Quindi gli "inventori musici" dell'anno mille sono i trombadori (trombatori) e le trombatriz tipicamente occitani, seguiti nel 1200 dai trobadori galizi, ed infine dai trovatori francoccitani e poi franchi.

LE PALLE STORICHE

Lo stesso autorevolissimo Cibrario nella sua "Economia Politica del Medio Evo" (Torino 1861) mostra di ignorare l'esistenza dei codici occitani, in verità quasi tutti, ancora oggi, conservati all'estero, e ne parla "per sentito dire", citando altri autori "moderni".

Cibrario confonde i trovatori con i trobadours, addirittura con i menestrelli o menestrieri (confondendo i secoli), mostra di non conoscere il senso del termine, e crede che "trobas" sia una canzone poetica popolare!

Quindi mostra di ignorare totalmente l'esistenza delle "Cantigas" galizie, non parliamo dei trombadori occitani.

Nell'impeto italiota del tempo rifiuta ovviamente qualsiasi idea celtica, quindi occeltoca od occitana.

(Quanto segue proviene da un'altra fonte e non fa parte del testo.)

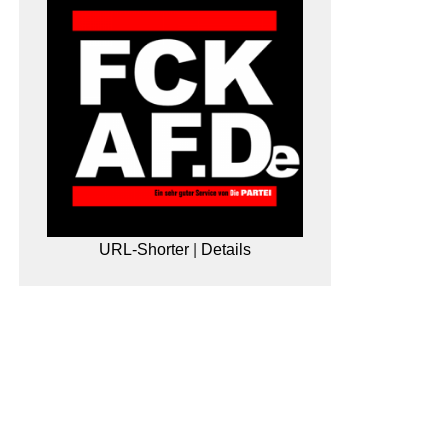
URL-Shorter
|
Details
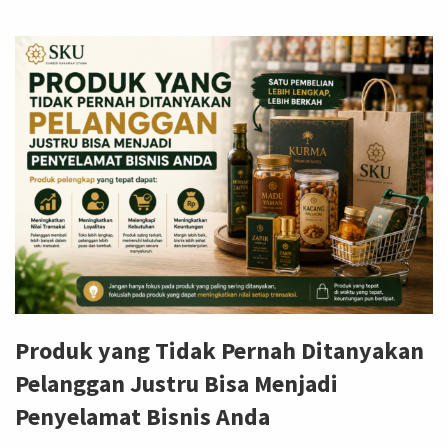
Produk yang Tidak Pernah Ditanyakan
Pelanggan Justru Bisa Menjadi
Penyelamat Bisnis Anda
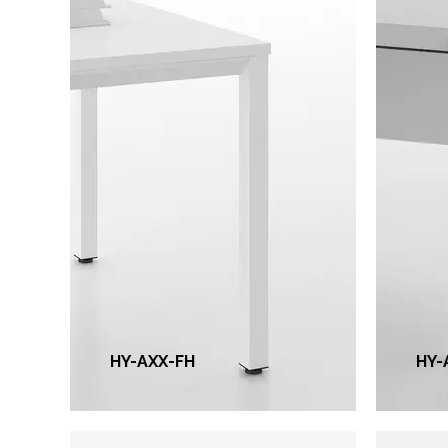
Pas
Clavijas cuadradas de 50
tub
x 50, travesaño de
20*
hipotenusa de 48 x 48.(El
de 
grosor de los tubos de
gro
HY-AXX-FH
HY-
acero es de 1,2 mm)
ace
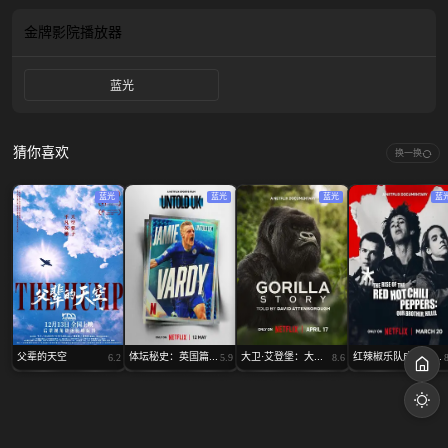
加学运的骨干后来成为八路军知识分子团的骨干力量，为开辟平北抗日根据地血
染长城内外。 平北抗日根据地处于华北抗战最前沿,对平西抗日根据地起了
金牌影院
播放器
“挡箭牌”的作用；并成为冀东抗日根据地的交通站及战略依托点，牵制、抗击了
大量华北日伪军，对晋察冀乃至华北抗战的胜利都具有重要影响。 该片讲述
蓝光
1938年至1945年间，八路军3次挺进平北，以及八路军中唯一的知识分子团----晋
察冀挺进军第十团，以极大的牺牲与艰苦抗争开辟平北抗日根据地的故事。影片
以主人公白乙化为代表的一二九学运骨干和以段苏权为代表工农红军，在...(展开
全部) 1949年以前，北京的地名是北平。“北平”这个地名随着新中国的诞生而
猜你喜欢
换一换
成为历史，但位于北平以北的“平北”这个名词，却承载着浴血抗战英烈的壮举而
历久弥新。 八十多年前，内忧外患的中国狼烟四起，北平已放不下一张书
蓝光
蓝光
蓝光
蓝
桌。 具有民族担当的中国共产党人组织北平学生抗日救亡。参加学运的骨干
后来成为八路军知识分子团的骨干力量，为开辟平北抗日根据地血染长城内
外。 平北抗日根据地处于华北抗战最前沿,对平西抗日根据地起了“挡箭牌”的
作用；并成为冀东抗日根据地的交通站及战略依托点，牵制、抗击了大量华北日
伪军，对晋察冀乃至华北抗战的胜利都具有重要影响。 该片讲述1938年至
1945年间，八路军3次挺进平北，以及八路军中唯一的知识分子团----晋察冀挺进
军第十团，以极大的牺牲与艰苦抗争开辟平北抗日根据地的故事。影片以主人公
白乙化为代表的一二九学运骨干和以段苏权为代表工农红军，在民族危亡的时刻
父辈的天空
体坛秘史：英国篇...
大卫·艾登堡：大...
红辣椒乐队成名路...
6.2
5.9
8.6
挺身而出，胸怀民族大义和家国担当，高举青春战旗，深入敌人的心脏虎口拔
牙，依据党的建设、武装斗争、统一战线三大法宝，在平北建立基层人民政权、
建立抗敌军分区司令部，带领平北人民英勇抗战。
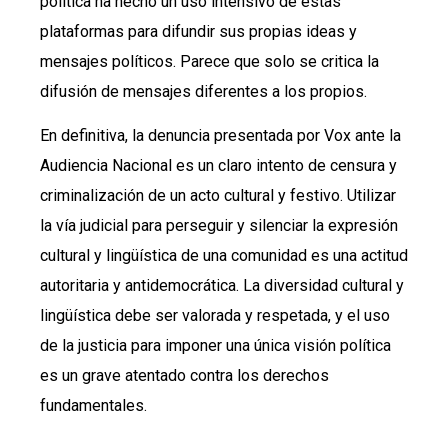
política ha hecho un uso intensivo de estas
plataformas para difundir sus propias ideas y
mensajes políticos. Parece que solo se critica la
difusión de mensajes diferentes a los propios.
En definitiva, la denuncia presentada por Vox ante la
Audiencia Nacional es un claro intento de censura y
criminalización de un acto cultural y festivo. Utilizar
la vía judicial para perseguir y silenciar la expresión
cultural y lingüística de una comunidad es una actitud
autoritaria y antidemocrática. La diversidad cultural y
lingüística debe ser valorada y respetada, y el uso
de la justicia para imponer una única visión política
es un grave atentado contra los derechos
fundamentales.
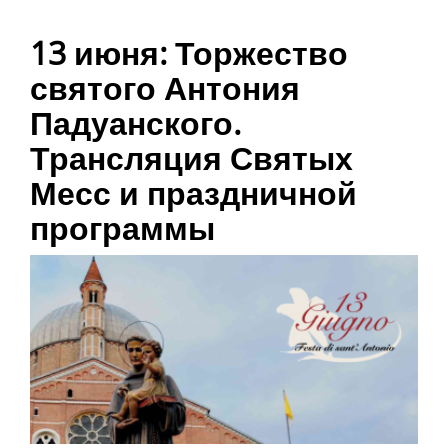
13 июня: Торжество
святого Антония
Падуанского.
Трансляция Святых
Месс и праздничной
программы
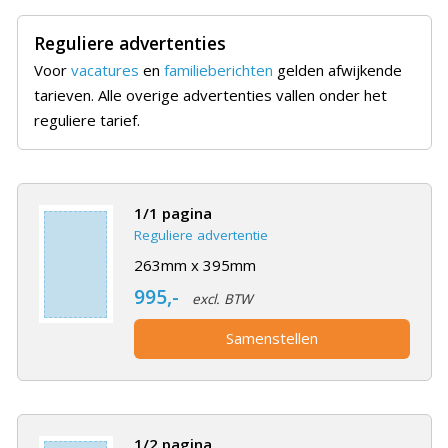
Reguliere advertenties
Voor
vacatures
en
familieberichten
gelden afwijkende
tarieven. Alle overige advertenties vallen onder het
reguliere tarief.
1/1 pagina
Reguliere advertentie
263mm x 395mm
995,-
excl. BTW
Samenstellen
1/2 pagina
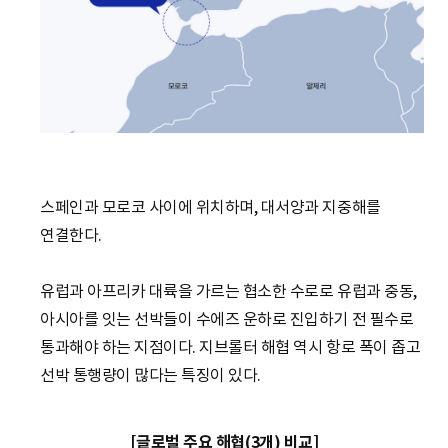
스페인과 모로코 사이에 위치하며, 대서양과 지중해를
연결한다.
유럽과 아프리카 대륙을 가르는 협소한 수로로 유럽과 중동,
아시아를 잇는 선박들이 수에즈 운하로 진입하기 전 필수로
통과해야 하는 지점이다. 지브롤터 해협 역시 항로 폭이 좁고
선박 통행량이 많다는 특징이 있다.
[글로벌 주요 해협(3개) 비교]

Mai fidarsi delle fonti non coeve!!

La vera ricerca non si fa leggendo i libri di tizio o di caio, che a loro volta riportano il pensiero di sempronio.

Occorre sporcarsi le mani con le fonti coeve, ovvero con le pulverulente pergamene, come, ad onor del vero, il Cibrario fece, ma solo con i reperti a sua immediata disposizione, di genere commerciale, di cui il più antico che elenca risale al 1263, quando i Trombadori erano oramai scomparsi.